Segment Start: The data

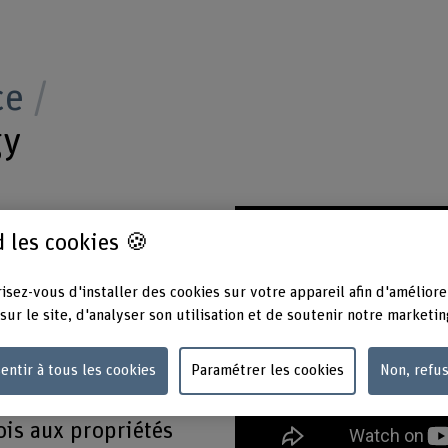
ce
gy
is, ingénieur-e civil-
 les cookies 🍪
iaux et vous souhaitez
ces sur l’utilisation
isez-vous d'installer des cookies sur votre appareil afin d'améliore
sur le site, d'analyser son utilisation et de soutenir notre marketin
mps ou à temps
entir à tous les cookies
Paramétrer les cookies
Non, refu
sez dans les
ois aux propriétés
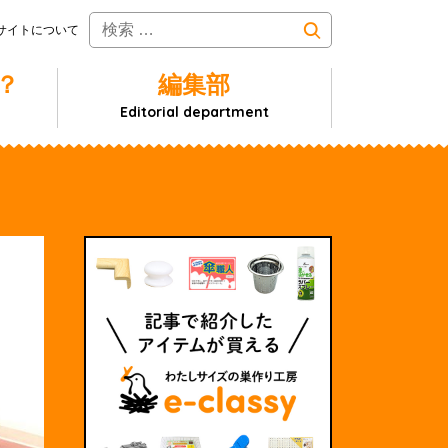
サイトについて
？
編集部
Editorial department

Segment End: The data

■ Brief
Return, from the data, each line that has the word "utilisation" in it.

■ Result of the task
ces sur l’utilisation
sur le site, d'analyser son utilisation et de soutenir notre marketin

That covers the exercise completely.